45. The field instructor
Points out exactly what you need to do and how you need to do it. Thinks field manuals are important. Of course, on the other hand there are the “it’s fine” believers, who preach “Just do whatever”, “That’s good enough”, and “Just leave it.”
46. The teacher:
Has a way of talking like a teacher. They follow up a lot of sentences with phrases like, “Right?” “For example …” “Do you get it?”

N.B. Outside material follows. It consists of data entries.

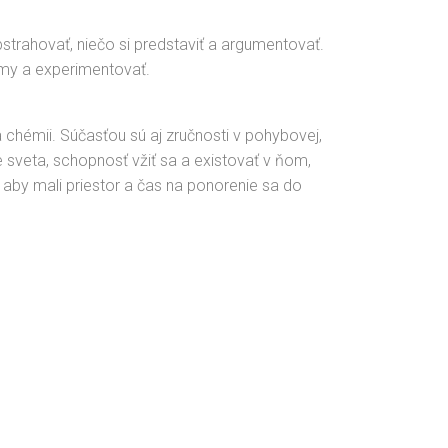
rahovať, niečo si predstaviť a argumentovať.
ormy a experimentovať.
 a chémii. Súčasťou sú aj zručnosti v pohybovej,
 sveta, schopnosť vžiť sa a existovať v ňom,
e, aby mali priestor a čas na ponorenie sa do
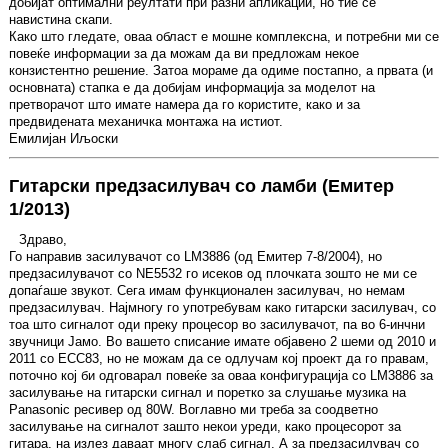
добијат оптимални реултати при разни апликации, но тие се
навистина скапи.
Како што гледате, оваа област е мошне комплексна, и потребни ми се
повеќе информации за да можам да ви предложам некое
конзистентно решение. Затоа мораме да одиме постапно, а првата (и
основната) стапка е да добијам информација за моделот на
претворачот што имате намера да го користите, како и за
предвидената механичка монтажа на истиот.
Емилијан Иљоски
Гитарски предзасилувач со ламби (Емитер
1/2013)
Здраво,
Го направив засилувачот со LM3886 (од Емитер 7-8/2004), но
предзасилувачот со NE5532 го исеков од плочката зошто не ми се
допаѓаше звукот. Сега имам функционален засилувач, но немам
предзасилувач. Најмногу го употребувам како гитарски засилувач, со
тоа што сигналот оди преку процесор во засилувачот, па во 6-инчни
звучници Јамо. Во вашето списание имате објавено 2 шеми од 2010 и
2011 со ECC83, но не можам да се одлучам кој проект да го правам,
поточно кој би одговарал повеќе за оваа конфигурација со LM3886 за
засилување на гитарски сигнал и поретко за слушање музика на
Panasonic ресивер од 80W. Воглавно ми треба за соодветно
засилување на сигналот зашто некои уреди, како процесорот за
гитара, на излез даваат многу слаб сигнал. А за предзасилувач со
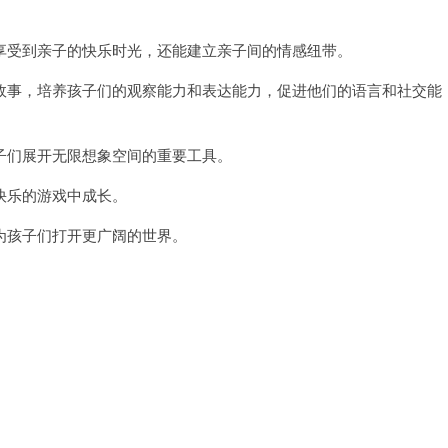
受到亲子的快乐时光，还能建立亲子间的情感纽带。
事，培养孩子们的观察能力和表达能力，促进他们的语言和社交能
们展开无限想象空间的重要工具。
乐的游戏中成长。
孩子们打开更广阔的世界。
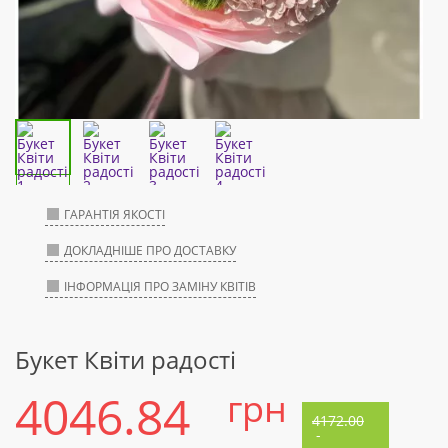
ГАРАНТІЯ ЯКОСТІ
ДОКЛАДНІШЕ ПРО ДОСТАВКУ
ІНФОРМАЦІЯ ПРО ЗАМІНУ КВІТІВ
Букет Квіти радості
4046.84
грн
4172.00
-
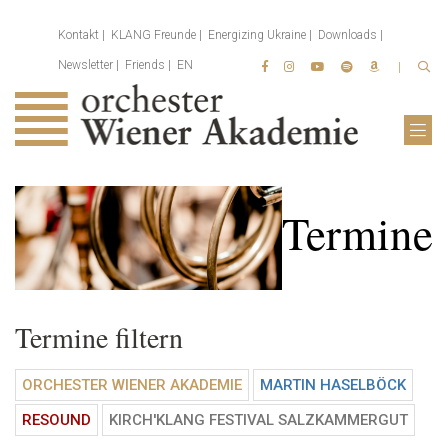
Kontakt
KLANG Freunde
Energizing Ukraine
Downloads
Newsletter
Friends
EN
Termine
Termine filtern
ORCHESTER WIENER AKADEMIE
MARTIN HASELBÖCK
RESOUND
KIRCH'KLANG FESTIVAL SALZKAMMERGUT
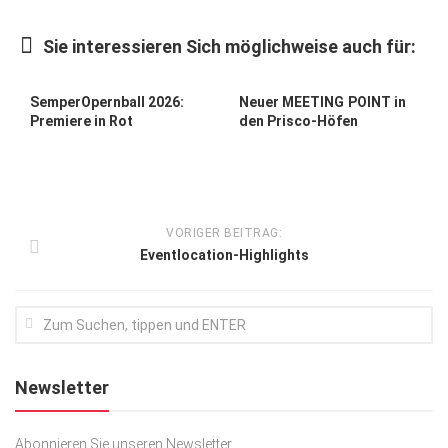
Kunst & Kultur
Sie interessieren Sich möglichweise auch für:
Lifestyle
Ausflug & Reise
SemperOpernball 2026:
Neuer MEETING POINT in
Premiere in Rot
den Prisco-Höfen
Podcast
Top Branchen
SACHSEN IN PARIS
VORIGER BEITRAG:
Eventlocation-Highlights
Newsletter
Abonnieren Sie unseren Newsletter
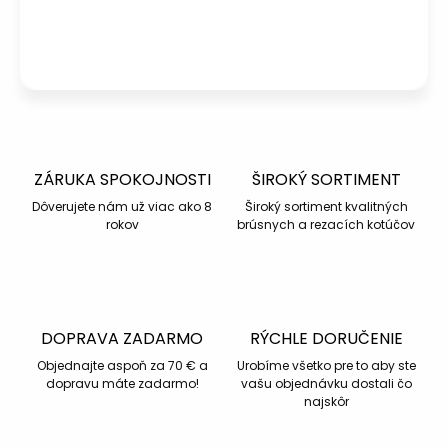
Po – Pia: 08:00 – 16:00
Napísať otázku
ZÁRUKA SPOKOJNOSTI
ŠIROKÝ SORTIMENT
Dôverujete nám už viac ako 8
Široký sortiment kvalitných
rokov
brúsnych a rezacích kotúčov
DOPRAVA ZADARMO
RÝCHLE DORUČENIE
Objednajte aspoň za 70 € a
Urobíme všetko pre to aby ste
dopravu máte zadarmo!
vašu objednávku dostali čo
najskôr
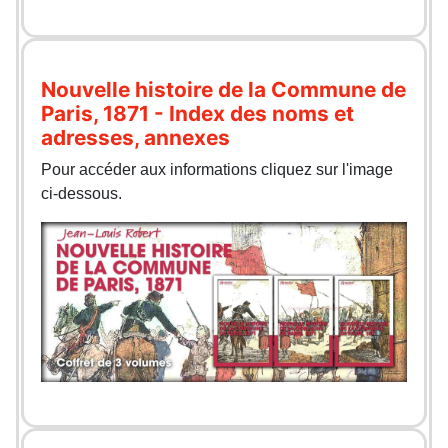
Nouvelle histoire de la Commune de
Paris, 1871 - Index des noms et
adresses, annexes
Pour accéder aux informations cliquez sur l'image
ci-dessous.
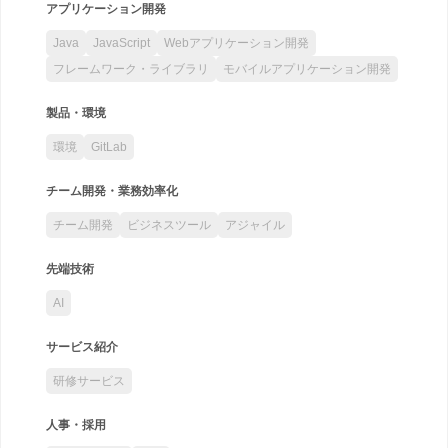
アプリケーション開発
Java
JavaScript
Webアプリケーション開発
フレームワーク・ライブラリ
モバイルアプリケーション開発
製品・環境
環境
GitLab
チーム開発・業務効率化
チーム開発
ビジネスツール
アジャイル
先端技術
AI
サービス紹介
研修サービス
人事・採用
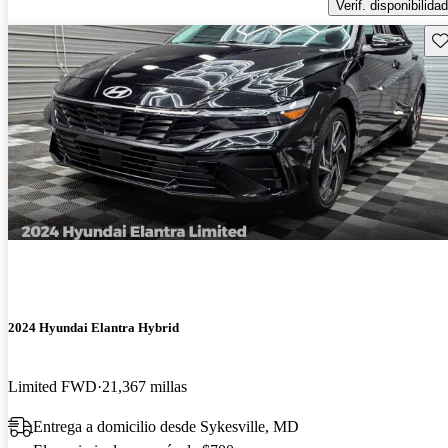
Verif. disponibilidad
Gu
2024 Hyundai Elantra Hybrid
Limited FWD
21,367 millas
Entrega a domicilio desde Sykesville, MD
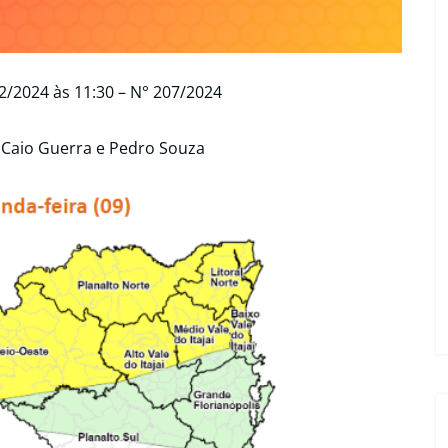
2/2024 às 11:30 – N° 207/2024
:
Caio Guerra e Pedro Souza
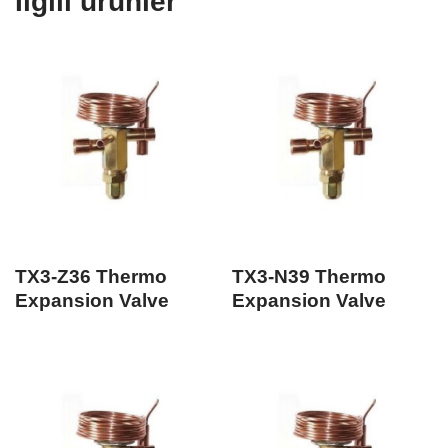
İlgili ürünler
TX3-Z36 Thermo
TX3-N39 Thermo
Expansion Valve
Expansion Valve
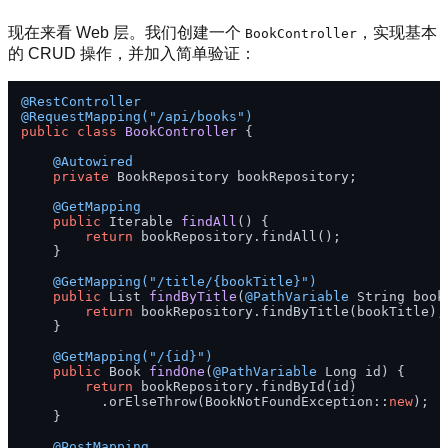
现在来看 Web 层。我们创建一个
，实现基本
BookController
的 CRUD 操作，并加入简单验证：
@RestController
@RequestMapping("/api/books")
public
class
BookController
 {

@Autowired
private
 BookRepository bookRepository;

@GetMapping
public
 Iterable 
findAll
()
 {

return
 bookRepository.findAll();

    }

@GetMapping("/title/{bookTitle}")
public
 List 
findByTitle
(
@PathVariable
 String book
return
 bookRepository.findByTitle(bookTitle);

    }

@GetMapping("/{id}")
public
 Book 
findOne
(
@PathVariable
 Long id)
 {

return
 bookRepository.findById(id)

          .orElseThrow(BookNotFoundException::
new
);

    }

@PostMapping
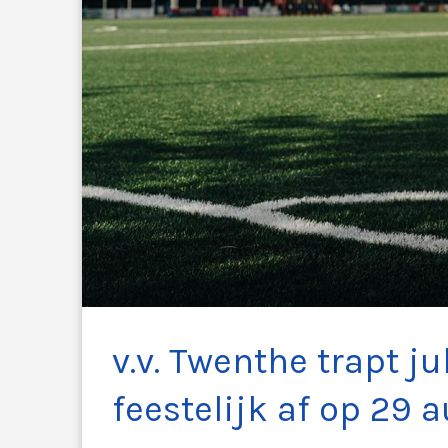
v.v. Twenthe trapt 
feestelijk af op 29 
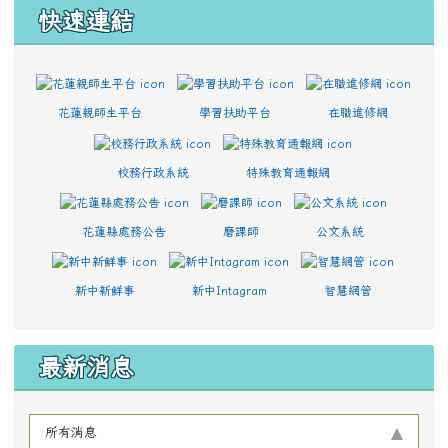
快速連結
花蓮親師生平台
學習扶助平台
在職進修網
校務行政系統
特殊教育通報網
花蓮縣處務公告
磨課師
公文系統
新中新鮮事
新中Intagram
智慧網管
最新消息
所有消息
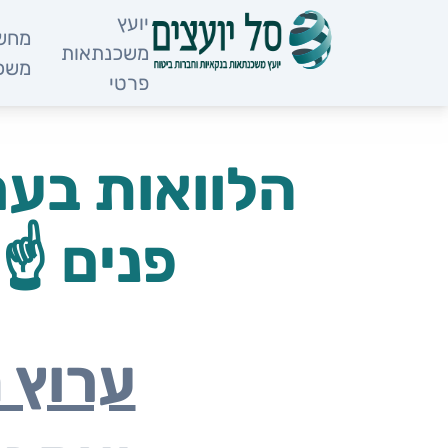
לתוכן
יועץ
מחשב
משכנתאות
משכ
פרטי
הלוואות בער
פנים ☝️
ערוץ 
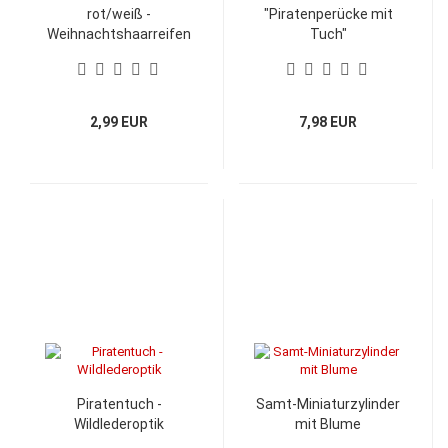
rot/weiß -
"Piratenperücke mit
Weihnachtshaarreifen
Tuch"
- Haarreifen -
Fanartikel
2,99 EUR
7,98 EUR
Piratentuch -
Samt-Miniaturzylinder
Wildlederoptik
mit Blume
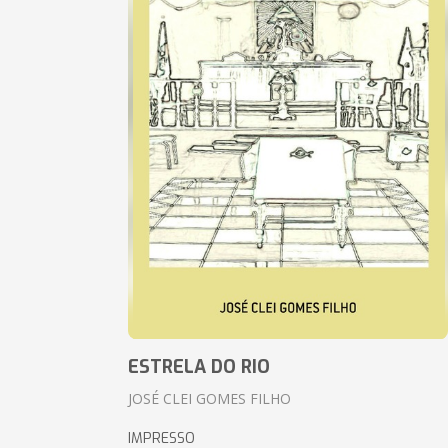
ESTRELA DO RIO
JOSÉ CLEI GOMES FILHO
IMPRESSO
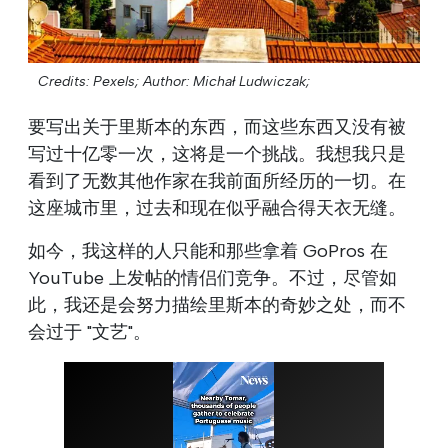
Credits: Pexels;
Author: Michał Ludwiczak;
要写出关于里斯本的东西，而这些东西又没有被
写过十亿零一次，这将是一个挑战。我想我只是
看到了无数其他作家在我前面所经历的一切。在
这座城市里，过去和现在似乎融合得天衣无缝。
如今，我这样的人只能和那些拿着 GoPros 在
YouTube 上发帖的情侣们竞争。不过，尽管如
此，我还是会努力描绘里斯本的奇妙之处，而不
会过于 "文艺"。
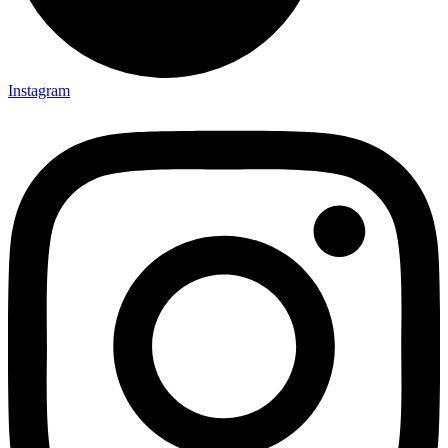
Instagram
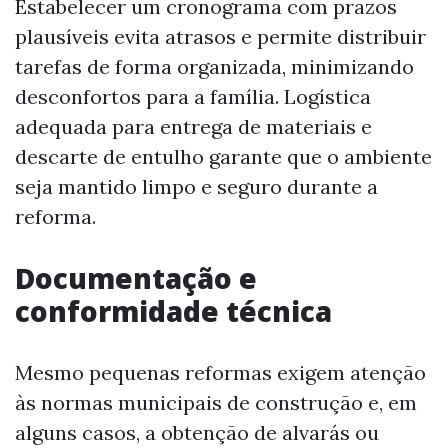
Estabelecer um cronograma com prazos
plausíveis evita atrasos e permite distribuir
tarefas de forma organizada, minimizando
desconfortos para a família. Logística
adequada para entrega de materiais e
descarte de entulho garante que o ambiente
seja mantido limpo e seguro durante a
reforma.
Documentação e
conformidade técnica
Mesmo pequenas reformas exigem atenção
às normas municipais de construção e, em
alguns casos, a obtenção de alvarás ou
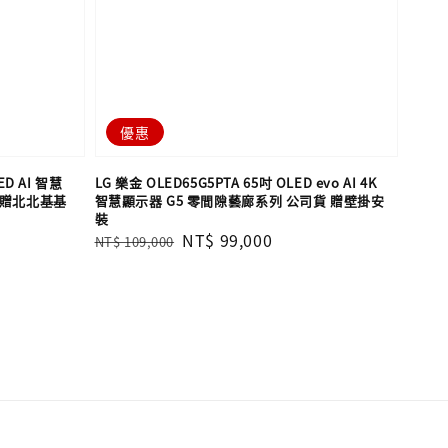
優惠
ED AI 智慧
LG 樂金 OLED65G5PTA 65吋 OLED evo AI 4K
 【贈北北基基
智慧顯示器 G5 零間隙藝廊系列 公司貨 贈壁掛安
裝
Regular
Sale
NT$ 99,000
NT$ 109,000
price
price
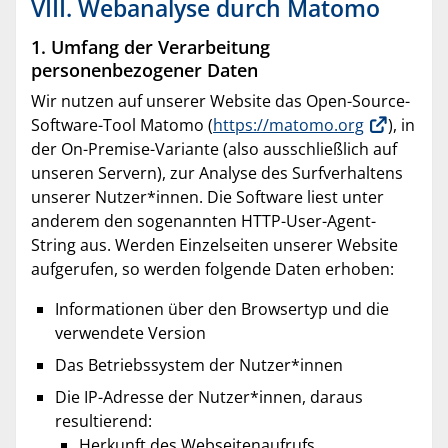
VIII. Webanalyse durch Matomo
1. Umfang der Verarbeitung
personenbezogener Daten
Wir nutzen auf unserer Website das Open-Source-
Software-Tool Matomo (
https://matomo.org
), in
der On-Premise-Variante (also ausschließlich auf
unseren Servern), zur Analyse des Surfverhaltens
unserer Nutzer*innen. Die Software liest unter
anderem den sogenannten HTTP-User-Agent-
String aus. Werden Einzelseiten unserer Website
aufgerufen, so werden folgende Daten erhoben:
Informationen über den Browsertyp und die
verwendete Version
Das Betriebssystem der Nutzer*innen
Die IP-Adresse der Nutzer*innen, daraus
resultierend:
Herkunft des Webseitenaufrufs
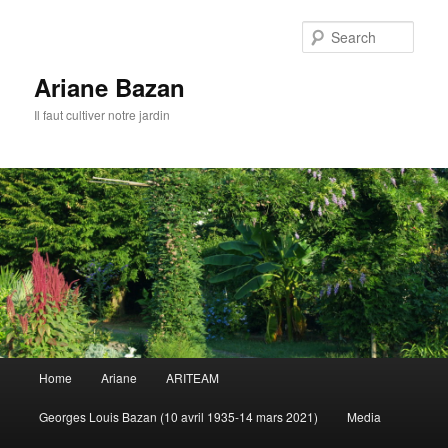
Sear
Ariane Bazan
Il faut cultiver notre jardin
Main
Home
Ariane
ARITEAM
Skip
Skip
menu
Georges Louis Bazan (10 avril 1935-14 mars 2021)
Media
to
to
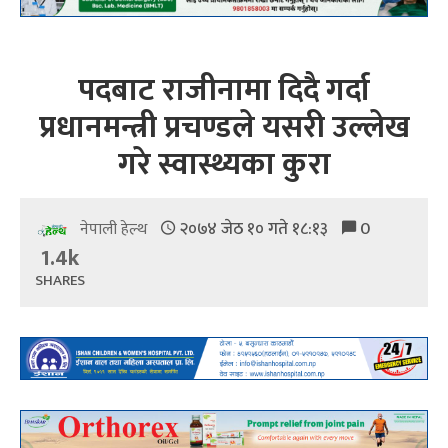
पदबाट राजीनामा दिदै गर्दा
प्रधानमन्त्री प्रचण्डले यसरी उल्लेख
गरे स्वास्थ्यका कुरा
२०७४ जेठ १० गते १८:१३
0
नेपाली हेल्थ
1.4k
SHARES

47. The straight-face master:
Armed with seriousness and strictness, the straight-face masters often counter jokes with next-level seriousness. They tend to talk for a while and are always trying to explain something. Some people call them boring. They can be on the receiving end of comments like, “Ugh, what a weirdo.” But they’re not weird. It’s just how they are.
48. The SOB:
Completely unrelated to #47, the SOB is someone who I just really don’t get along with. This person is usually the biggest contributing factor to your quitting.
49. The innovator:
Wants change, all the time. If the CEO is an innovator, the employees are in a precarious position. If an employee is an innovator, they’ll often hear comments like “There he goes again.” Hopefully your office can establish a mature work culture with a healthy balance between change and reality.
50. The secret Santa:
Yes, the office is a place of business, and nowadays people reject the notion of a family-like atmosphere at work. Still, there’s a always a friend hidden in that pack. Not just someone you click with conversationally or work-wise but someone who becomes a real friend. They say not to make friends at work … but this isn’t something you can really control, right? You never know, you may stay friends outside the company after one or both of you quit. There aren’t many of these. If you’ve found one, count this a success.
A round of applause to you for the relentless scrolling that got you here. The office is a place that buzzes with a wide variety of people. People gather for the purpose of working, but really, everyone has their own story and their own personality. Having a common goal doesn’t mean we share the same desires or motives. Yes, experience and skills are definitely important. But working at a company involves more than simply being good at your job. It’s more “I’ve got these skills and special perspectives to share with you!” than “I’m so smart and you sure ain’t!”
So being able to articulate what your abilities are and share your skills with others is much, much, much more important. Employment season has started in earnest , and spring approaches! Which means everyone at the office will start feeling really drowsy… I wish you happiness and beautiful, cherry-blossom-like relationships at work!